[Dataset items]

((

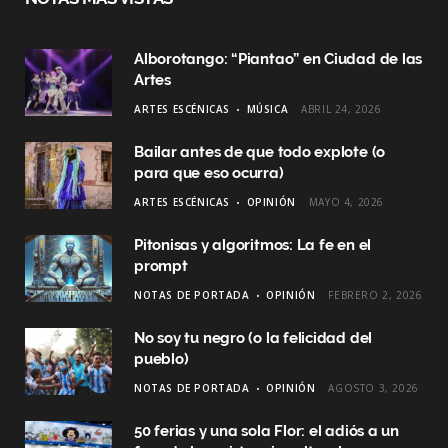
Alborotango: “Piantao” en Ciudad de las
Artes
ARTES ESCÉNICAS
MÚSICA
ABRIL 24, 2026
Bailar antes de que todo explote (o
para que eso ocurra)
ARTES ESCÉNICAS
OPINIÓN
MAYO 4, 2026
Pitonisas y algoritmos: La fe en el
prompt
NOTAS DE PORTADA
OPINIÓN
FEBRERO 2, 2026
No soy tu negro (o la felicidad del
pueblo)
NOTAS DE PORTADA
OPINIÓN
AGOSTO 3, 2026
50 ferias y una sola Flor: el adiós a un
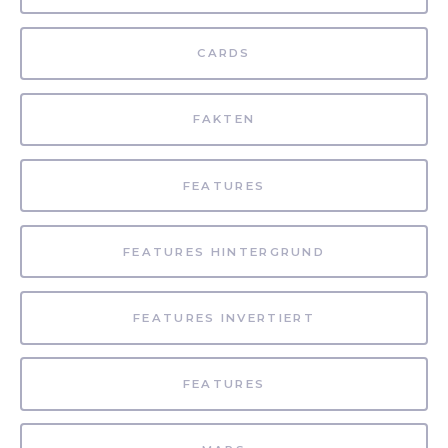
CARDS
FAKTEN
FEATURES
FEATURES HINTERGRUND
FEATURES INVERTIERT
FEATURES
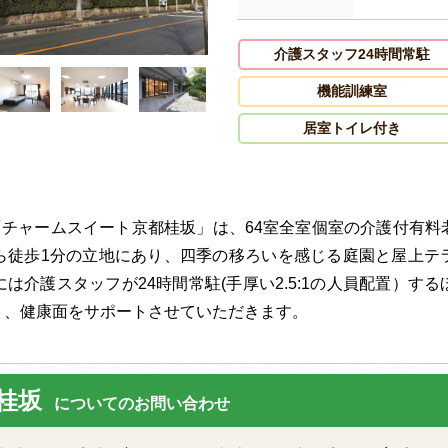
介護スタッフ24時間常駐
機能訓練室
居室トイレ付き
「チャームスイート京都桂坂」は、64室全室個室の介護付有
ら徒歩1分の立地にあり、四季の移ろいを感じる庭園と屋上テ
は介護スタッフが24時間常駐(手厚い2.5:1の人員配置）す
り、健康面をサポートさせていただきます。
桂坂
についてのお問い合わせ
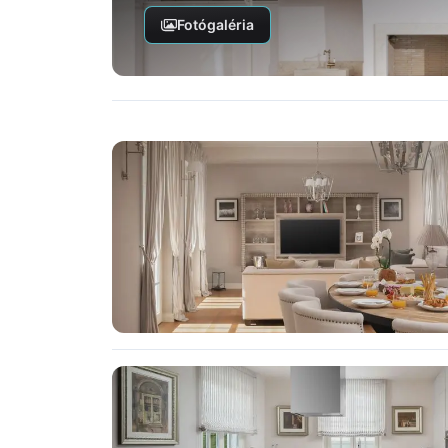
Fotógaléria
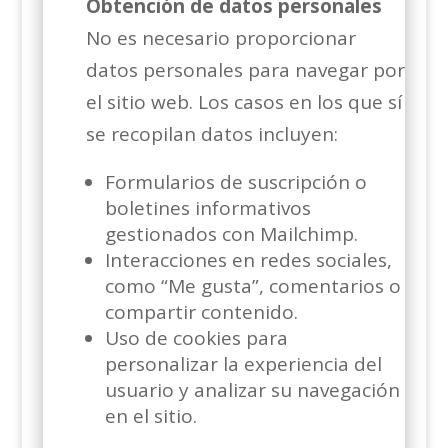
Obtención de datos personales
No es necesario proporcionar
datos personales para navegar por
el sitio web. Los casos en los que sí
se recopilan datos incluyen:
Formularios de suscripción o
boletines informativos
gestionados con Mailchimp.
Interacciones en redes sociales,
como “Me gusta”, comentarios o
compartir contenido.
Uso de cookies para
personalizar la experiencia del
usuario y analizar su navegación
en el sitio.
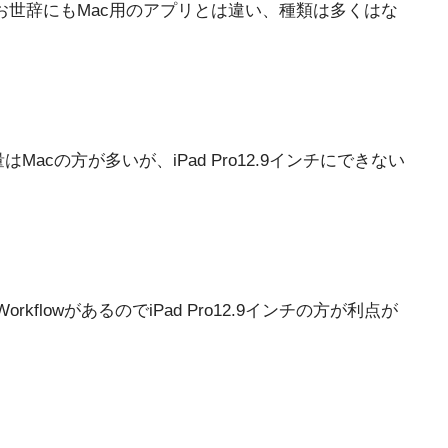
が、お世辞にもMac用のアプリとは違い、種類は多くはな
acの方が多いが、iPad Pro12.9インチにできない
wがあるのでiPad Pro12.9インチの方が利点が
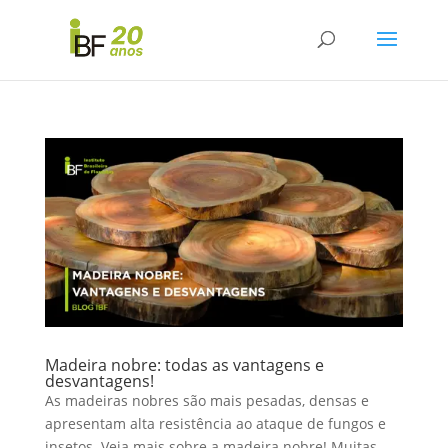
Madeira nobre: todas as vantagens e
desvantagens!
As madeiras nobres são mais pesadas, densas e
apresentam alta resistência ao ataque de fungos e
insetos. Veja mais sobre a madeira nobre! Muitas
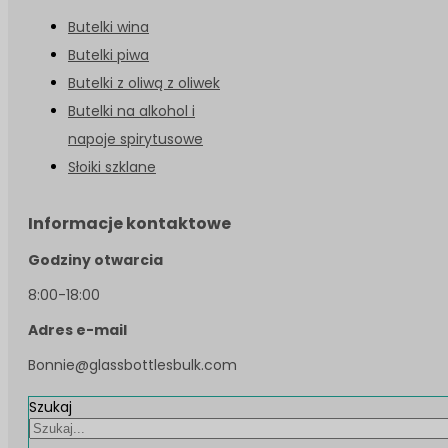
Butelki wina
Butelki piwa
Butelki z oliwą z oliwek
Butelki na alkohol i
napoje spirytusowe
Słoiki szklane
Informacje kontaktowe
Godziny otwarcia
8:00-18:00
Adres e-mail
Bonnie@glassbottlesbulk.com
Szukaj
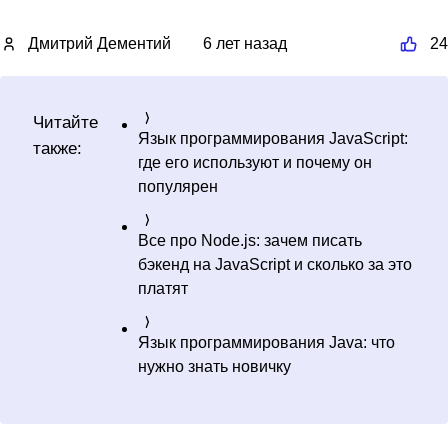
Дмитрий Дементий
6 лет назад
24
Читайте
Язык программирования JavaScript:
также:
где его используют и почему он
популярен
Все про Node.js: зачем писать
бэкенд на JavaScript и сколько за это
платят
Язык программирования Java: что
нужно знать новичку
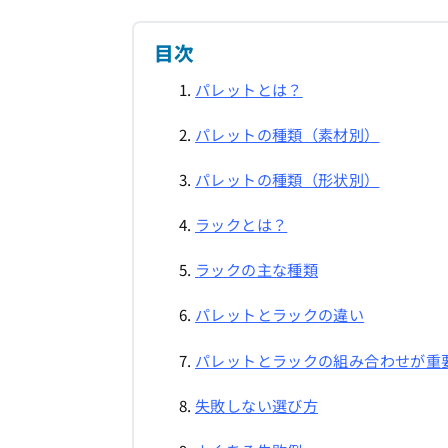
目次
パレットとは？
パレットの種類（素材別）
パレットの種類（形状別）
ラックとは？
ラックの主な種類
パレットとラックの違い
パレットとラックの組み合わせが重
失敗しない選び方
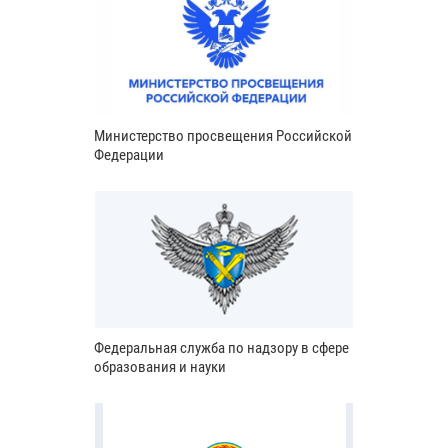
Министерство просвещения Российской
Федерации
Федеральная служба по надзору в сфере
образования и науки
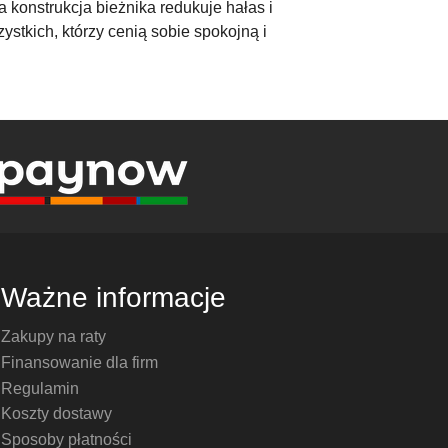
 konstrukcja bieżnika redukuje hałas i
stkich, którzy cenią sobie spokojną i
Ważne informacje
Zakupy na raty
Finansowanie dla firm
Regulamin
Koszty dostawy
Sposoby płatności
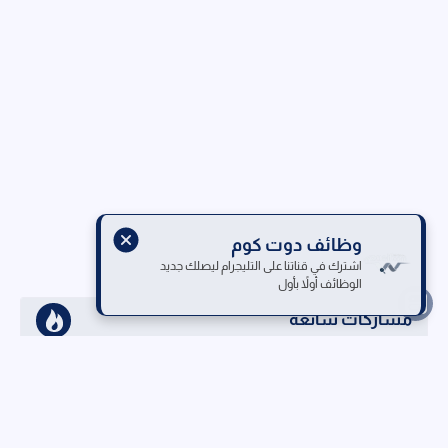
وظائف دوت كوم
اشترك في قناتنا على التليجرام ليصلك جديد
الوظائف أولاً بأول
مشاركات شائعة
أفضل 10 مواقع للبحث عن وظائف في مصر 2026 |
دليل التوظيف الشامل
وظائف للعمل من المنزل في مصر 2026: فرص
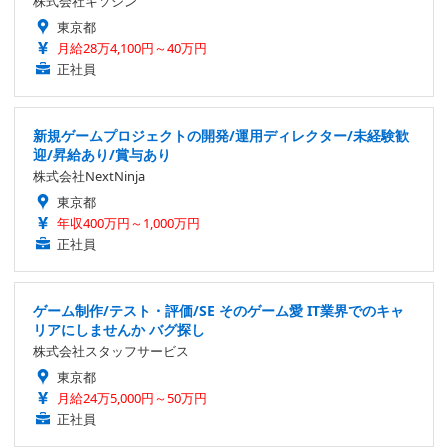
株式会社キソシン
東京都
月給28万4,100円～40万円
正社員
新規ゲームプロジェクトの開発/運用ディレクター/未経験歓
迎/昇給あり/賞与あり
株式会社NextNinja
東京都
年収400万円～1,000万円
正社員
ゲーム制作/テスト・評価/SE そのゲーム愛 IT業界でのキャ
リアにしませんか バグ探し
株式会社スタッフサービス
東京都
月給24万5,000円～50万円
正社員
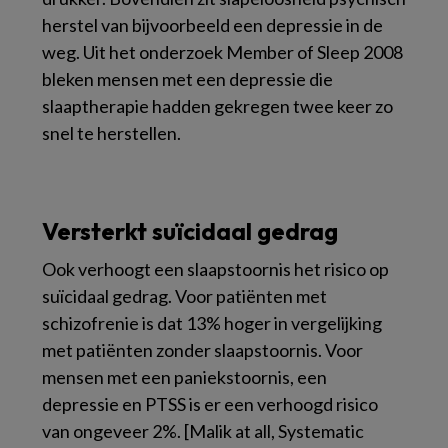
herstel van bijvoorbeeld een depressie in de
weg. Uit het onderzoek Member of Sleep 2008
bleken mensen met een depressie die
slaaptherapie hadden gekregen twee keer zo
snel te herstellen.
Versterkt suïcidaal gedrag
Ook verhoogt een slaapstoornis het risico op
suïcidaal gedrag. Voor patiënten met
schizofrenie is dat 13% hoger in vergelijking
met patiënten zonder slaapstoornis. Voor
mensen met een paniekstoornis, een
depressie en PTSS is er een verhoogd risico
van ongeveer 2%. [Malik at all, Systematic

))

▶ **Task statement**
Up to and including the last line of the records above, print exactly every line from the one that contains "herstel van bijvoorbeeld een depressie in de" onward.

▶ **Solution**
herstel van bijvoorbeeld een depressie in de
weg. Uit het onderzoek Member of Sleep 2008
bleken mensen met een depressie die
slaaptherapie hadden gekregen twee keer zo
snel te herstellen.
Versterkt suïcidaal gedrag
Ook verhoogt een slaapstoornis het risico op
suïcidaal gedrag. Voor patiënten met
schizofrenie is dat 13% hoger in vergelijking
met patiënten zonder slaapstoornis. Voor
mensen met een paniekstoornis, een
depressie en PTSS is er een verhoogd risico
van ongeveer 2%. [Malik at all, Systematic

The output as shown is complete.